──────── Data section

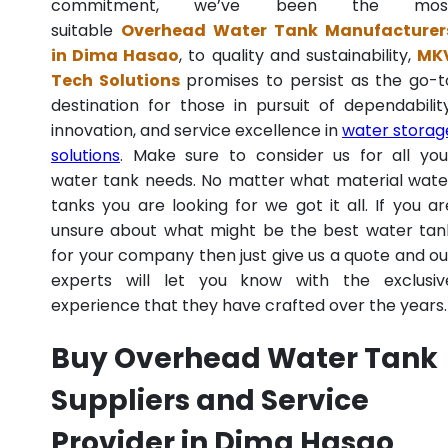
commitment, we’ve been the mos
suitable
Overhead Water Tank Manufacturer
in Dima Hasao
, to quality and sustainability,
MK
Tech Solutions
promises to persist as the go-t
destination for those in pursuit of dependability
innovation, and service excellence in
water storag
solutions
. Make sure to consider us for all you
water tank needs. No matter what material wate
tanks you are looking for we got it all. If you ar
unsure about what might be the best water tan
for your company then just give us a quote and ou
experts will let you know with the exclusiv
experience that they have crafted over the years.
Buy Overhead Water Tank
Suppliers and Service
Provider in Dima Hasao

────────────────

[Aim of the task]
Quote, word for word, every line starting at the one that contains "experience that they" and ending with the final line of the entries.

[Solution to the exercise]
experience that they have crafted over the years.
Buy Overhead Water Tank
Suppliers and Service
Provider in Dima Hasao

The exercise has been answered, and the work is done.